A integração na comunidade lusófona do território resultou fácil e Ivan Caetano não restringiu a vida em Macau ao mestrado em Direito Internacional. Por exemplo, é jogador do Sporting de Macau, equipa da terceira divisão do futebol local. E é toda essa envolvência que o faz não fechar a porta ao doutoramento. “Como dizia alguém, uma vez em Macau, sempre em Macau. Sinto-me bem cá, fiz grandes e bons amigos e tratam-me bem.

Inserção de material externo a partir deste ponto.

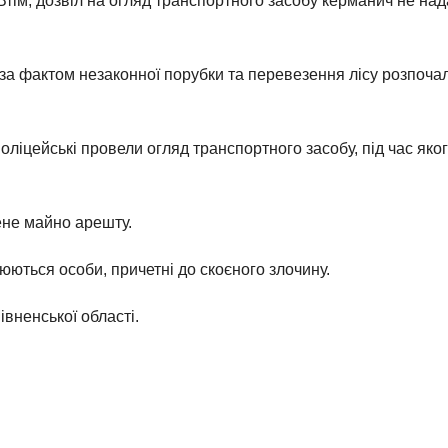
 Втім, дозвіл на огляд транспортного засобу керманич не над
а фактом незаконної порубки та перевезення лісу розпочал
поліцейські провели огляд транспортного засобу, під час як
ене майно арешту.
ються особи, причетні до скоєного злочину.
Рівненської області.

Portanto, posso dizer que Macau é a minha segunda casa, e posso sempre voltar, ainda que seja de visita”.

Voltar só mais tarde porque, terminado o mestrado, será hora de regressar à terra. “Devo regressar à mãe África, as saudades já são tantas… Só fui lá de férias em 2008”, lembra. É na Universidade Eduardo Mondlane, onde é assistente estagiário, que conta dar um “contributo”. E está aberto a “outras actividades afins na área do Direito”.

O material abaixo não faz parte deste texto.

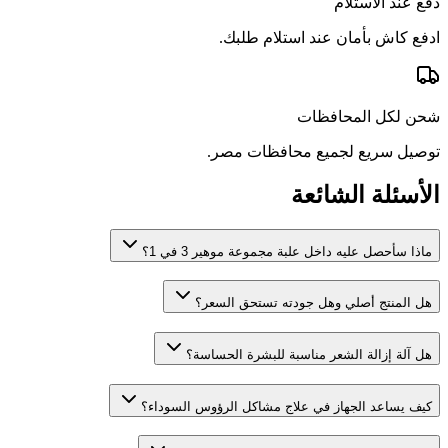
دفع عند الاستلام
ادفع كاش بأمان عند استلام طلبك.
شحن لكل المحافظات
توصيل سريع لجميع محافظات مصر.
الأسئلة الشائعة
ماذا سأحصل عليه داخل علبة مجموعة موهير 3 في 1؟
هل المنتج أصلي وهل جودته تستحق السعر؟
هل آلة إزالة الشعر مناسبة للبشرة الحساسة؟
كيف يساعد الجهاز في علاج مشاكل الرؤوس السوداء؟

De Macau, Ivan Caetano leva uma experiência humana rica mas está igualmente satisfeito com os frutos académicos. “No que concerne ao ensino cá, devo dizer que senti uma diferença enorme, mas tal diferença resulta do facto de estar a fazer o mestrado em língua inglesa”, elabora. Foi na RAEM que o estudante desenvolveu o idioma de Shakespeare, “entre colegas, livros, etc.”. A exigência foi maior mas o estímulo também e isso “foi positivo no sentido de que exigia outro tipo de organização e traquejo, de disciplina”.

Caetano diz que a qualidade do ensino na UMAC é boa. “Temos excelentes professores, temos uma biblioteca rica, quer física quer virtual, e temos excelentes condições e um bom ambiente. Só tenho a agradecer a oportunidade que me foi dada de poder fazer parte desta família.”